### Exercise requirements
When you come to a picture, pass over it, and set down the entries below exactly.

Stored data below:

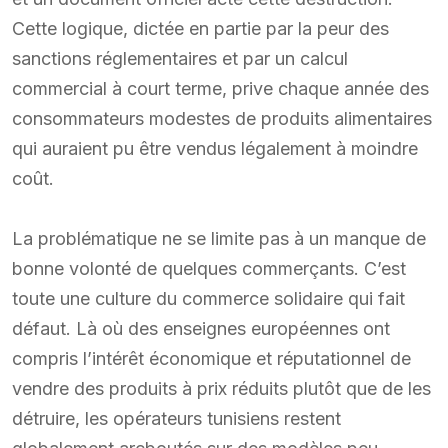
Cette logique, dictée en partie par la peur des
sanctions réglementaires et par un calcul
commercial à court terme, prive chaque année des
consommateurs modestes de produits alimentaires
qui auraient pu être vendus légalement à moindre
coût.
La problématique ne se limite pas à un manque de
bonne volonté de quelques commerçants. C’est
toute une culture du commerce solidaire qui fait
défaut. Là où des enseignes européennes ont
compris l’intérêt économique et réputationnel de
vendre des produits à prix réduits plutôt que de les
détruire, les opérateurs tunisiens restent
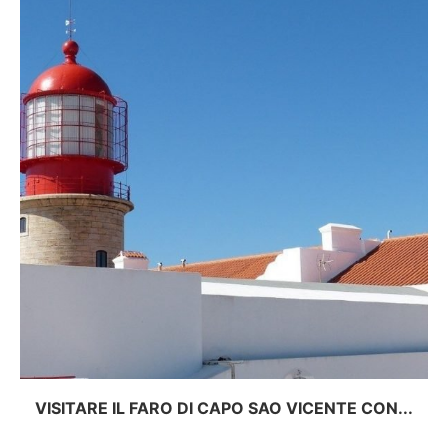
VISITARE IL FARO DI CAPO SAO VICENTE CON...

End of Stored data.

### Answer area
Cette logique, dictée en partie par la peur des
sanctions réglementaires et par un calcul
commercial à court terme, prive chaque année des
consommateurs modestes de produits alimentaires
qui auraient pu être vendus légalement à moindre
coût.
La problématique ne se limite pas à un manque de
bonne volonté de quelques commerçants. C’est
toute une culture du commerce solidaire qui fait
défaut. Là où des enseignes européennes ont
compris l’intérêt économique et réputationnel de
vendre des produits à prix réduits plutôt que de les
détruire, les opérateurs tunisiens restent
VISITARE IL FARO DI CAPO SAO VICENTE CON...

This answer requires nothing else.